### [PROVIDED DATA]
>>>>

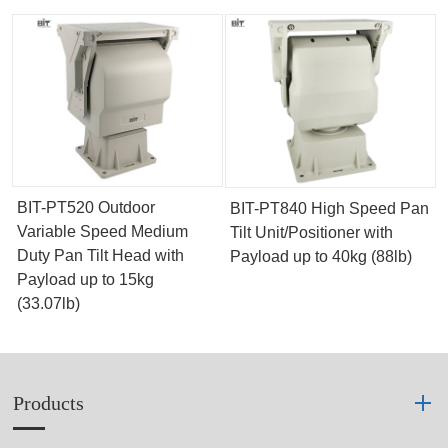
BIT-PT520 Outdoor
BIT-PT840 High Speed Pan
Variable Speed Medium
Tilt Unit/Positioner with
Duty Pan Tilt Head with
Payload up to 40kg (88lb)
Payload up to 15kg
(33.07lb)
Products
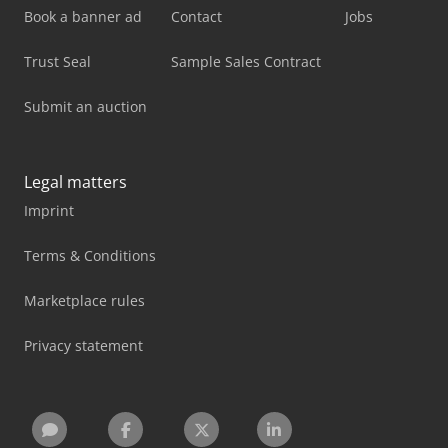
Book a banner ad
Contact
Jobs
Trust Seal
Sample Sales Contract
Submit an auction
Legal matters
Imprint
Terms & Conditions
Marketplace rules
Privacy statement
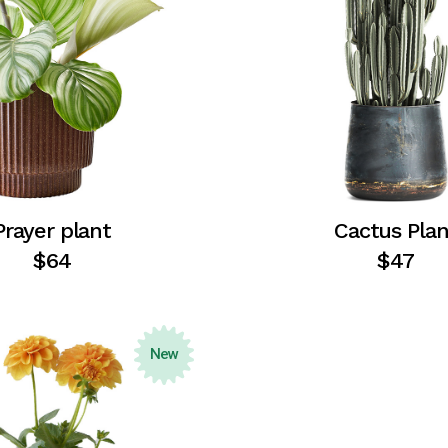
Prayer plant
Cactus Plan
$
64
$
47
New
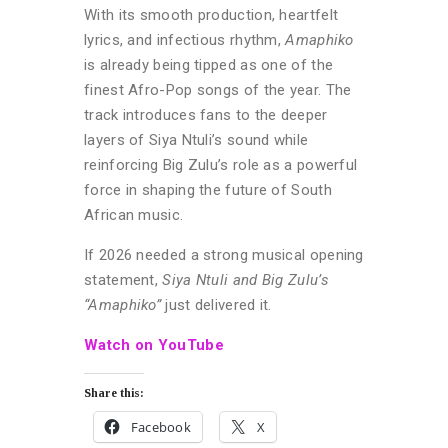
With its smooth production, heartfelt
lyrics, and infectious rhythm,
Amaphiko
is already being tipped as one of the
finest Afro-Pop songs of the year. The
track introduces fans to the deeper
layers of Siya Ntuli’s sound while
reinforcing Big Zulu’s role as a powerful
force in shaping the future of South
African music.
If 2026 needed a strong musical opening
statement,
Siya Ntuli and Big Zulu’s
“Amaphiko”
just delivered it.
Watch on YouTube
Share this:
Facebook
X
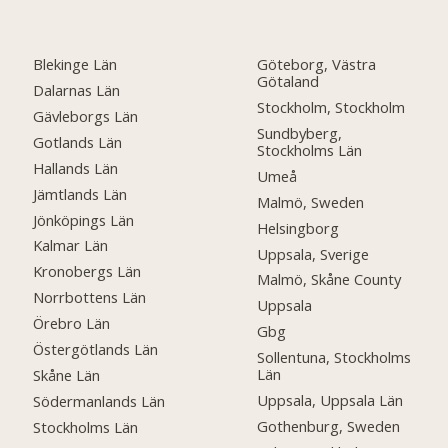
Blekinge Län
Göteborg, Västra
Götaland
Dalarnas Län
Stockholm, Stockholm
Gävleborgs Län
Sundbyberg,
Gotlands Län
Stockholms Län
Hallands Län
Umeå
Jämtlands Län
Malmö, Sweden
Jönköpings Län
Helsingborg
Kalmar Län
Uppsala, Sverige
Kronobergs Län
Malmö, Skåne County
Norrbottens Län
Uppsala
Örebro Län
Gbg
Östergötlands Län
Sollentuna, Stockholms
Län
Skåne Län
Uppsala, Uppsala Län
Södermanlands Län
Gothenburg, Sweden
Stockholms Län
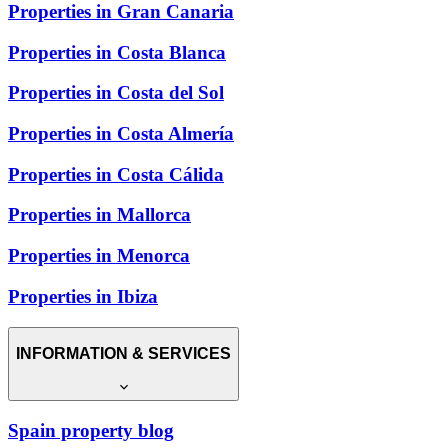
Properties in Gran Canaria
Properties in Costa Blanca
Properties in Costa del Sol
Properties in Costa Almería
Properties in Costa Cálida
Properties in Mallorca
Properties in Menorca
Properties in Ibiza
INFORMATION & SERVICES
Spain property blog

<<<<

### [REQUIREMENT]
Write out all of the data above exactly, without any of its pictures.

### [OUTPUT FOR THIS TASK]
BIT-PT520 Outdoor
BIT-PT840 High Speed Pan
Variable Speed Medium
Tilt Unit/Positioner with
Duty Pan Tilt Head with
Payload up to 40kg (88lb)
Payload up to 15kg
(33.07lb)
Products
Book a banner ad
Contact
Jobs
Trust Seal
Sample Sales Contract
Submit an auction
Legal matters
Imprint
Terms & Conditions
Marketplace rules
Privacy statement
Prayer plant
Cactus Plan
$
64
$
47
New
With its smooth production, heartfelt
lyrics, and infectious rhythm,
Amaphiko
is already being tipped as one of the
finest Afro-Pop songs of the year. The
track introduces fans to the deeper
layers of Siya Ntuli’s sound while
reinforcing Big Zulu’s role as a powerful
force in shaping the future of South
African music.
If 2026 needed a strong musical opening
statement,
Siya Ntuli and Big Zulu’s
“Amaphiko”
just delivered it.
Watch on YouTube
Share this:
Facebook
X
Blekinge Län
Göteborg, Västra
Götaland
Dalarnas Län
Stockholm, Stockholm
Gävleborgs Län
Sundbyberg,
Gotlands Län
Stockholms Län
Hallands Län
Umeå
Jämtlands Län
Malmö, Sweden
Jönköpings Län
Helsingborg
Kalmar Län
Uppsala, Sverige
Kronobergs Län
Malmö, Skåne County
Norrbottens Län
Uppsala
Örebro Län
Gbg
Östergötlands Län
Sollentuna, Stockholms
Län
Skåne Län
Uppsala, Uppsala Län
Södermanlands Län
Gothenburg, Sweden
Stockholms Län
Properties in Gran Canaria
Properties in Costa Blanca
Properties in Costa del Sol
Properties in Costa Almería
Properties in Costa Cálida
Properties in Mallorca
Properties in Menorca
Properties in Ibiza
INFORMATION & SERVICES
Spain property blog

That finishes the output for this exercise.